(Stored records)
══════════
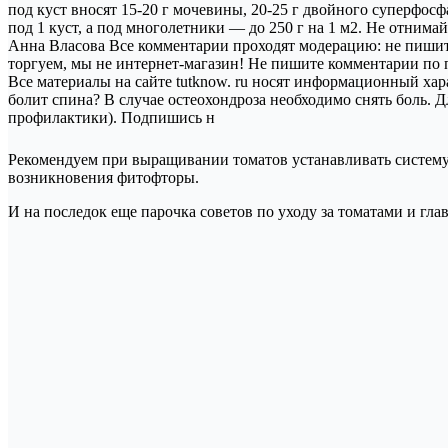
под куст вносят 15-20 г мочевины, 20-25 г двойного суперфос
под 1 куст, а под многолетники — до 250 г на 1 м2. Не отним
Анна Власова Все комментарии проходят модерацию: не пишите
торгуем, мы не интернет-магазин! Не пишите комментарии по 
Все материалы на сайте tutknow. ru носят информационный хара
болит спина? В случае остеохондроза необходимо снять боль. 
профилактики). Подпишись н
Рекомендуем при выращивании томатов устанавливать систему 
возникновения фитофторы.
И на последок еще парочка советов по уходу за томатами и гла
══════════
→ Task goal
In your copy of the entries above, keep the text exact and leave out the pictures.

→ Your response
под куст вносят 15-20 г мочевины, 20-25 г двойного суперфос
под 1 куст, а под многолетники — до 250 г на 1 м2. Не отним
Анна Власова Все комментарии проходят модерацию: не пишите
торгуем, мы не интернет-магазин! Не пишите комментарии по 
Все материалы на сайте tutknow. ru носят информационный хара
болит спина? В случае остеохондроза необходимо снять боль. 
профилактики). Подпишись н
Рекомендуем при выращивании томатов устанавливать систему 
возникновения фитофторы.
И на последок еще парочка советов по уходу за томатами и гла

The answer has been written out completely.